Hungarian Prime Minister Viktor Orban has confirmed plans to purchase medium-range defence missiles from the United States, days after his meeting with US President Donald Trump, AP reports.
The PM refused to delve further into the issue but stated that the construction of the "modern Hungarian Army" is underway.
Viktor Orban on Monday became the first Hungarian prime minister to visit the White House in 14 years. Donald Trump publicly praised Orban, who has been incrementally estranged from Western Europe, as a "tough" and "respected" leader.
"Viktor Orban has done a tremendous job in so many different ways. He's highly respected, respected all over Europe. Probably like me a little bit controversial, but that's OK. That's OK. You've done a good job. And you've kept your country safe," Trump told his counterpart in front of reporters ahead of their meeting.
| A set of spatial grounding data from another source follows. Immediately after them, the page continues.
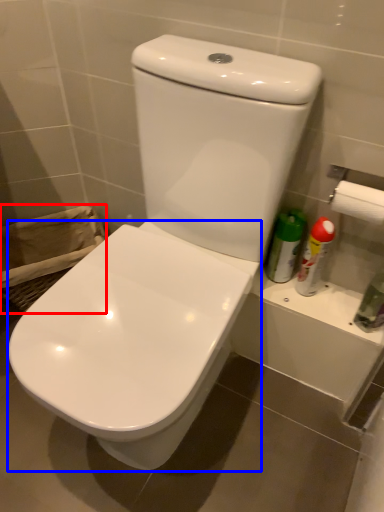 Question: Among these objects, which one is farthest to the camera, laundry basket (highlighted by a red box) or toilet (highlighted by a blue box)?

Choices:
 (A) laundry basket
 (B) toilet

Answer: (A) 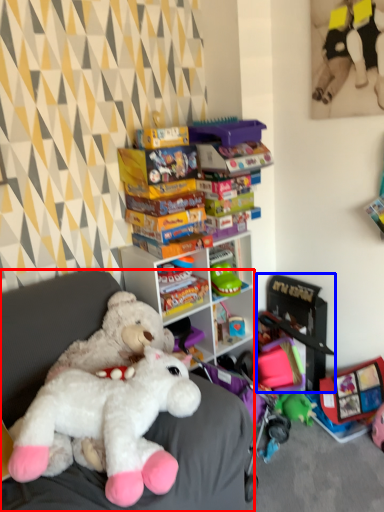 Question: Which object appears farthest to the camera in this image, furniture (highlighted by a red box) or toy (highlighted by a blue box)?

Choices:
 (A) furniture
 (B) toy

Answer: (B) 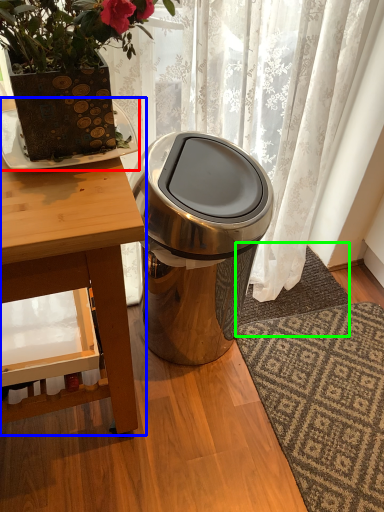 Question: Based on their relative distances, which object is nearer to plate (highlighted by a red box)? Choose from table (highlighted by a blue box) and doormat (highlighted by a green box).

Choices:
 (A) table
 (B) doormat

Answer: (A) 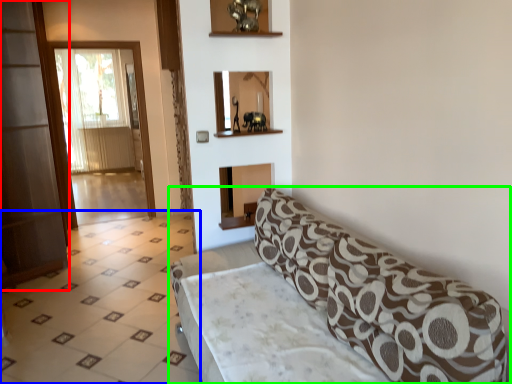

The US president, who is often likened to Orban due to a similar hard-line immigration stance, told him at the end of the meeting that "it's like we're twins", US Ambassador to Hungary David Cornstein said in an interview with a local media outlet.
The envoy said that the two leaders discussed matters such as trade relations, energy and arms purchase in general, without going into specifics.
According to AP, however, Orban asked Trump to prop up US-Romanian cooperation regarding the extraction of natural gas. Hungary, which relies heavily on Russian gas deliveries, wants Exxon Mobil to tap Romania's gas fields in the Black Sea.
Exxon is currently weighing whether to invest in an offshore gas project in Romania, but Hungarian Foreign Minister Peter Szijjarto threatened to strike a long-term gas supply deal with Russia if the US oil giant fails to take this decision by September.
Hungary's controversial prime minister, who is serving his third consecutive term and fourth overall, has been scolded in the European Parliament for the alleged erosion of democratic values under his rule and for targeting NGOs that help refugees and asylum seekers.
Orban is a vocal opponent of tough immigration policies. "There will be two civilisations in the EU," he said in January, "one mixed Muslim-Christian in the West, and one traditional European-Christian in Central Europe."
He has also openly opposed EU plans to enforce refugee redistribution quotas; Hungary, meanwhile, was one of the first countries that refused to sign the UN Migration Compact.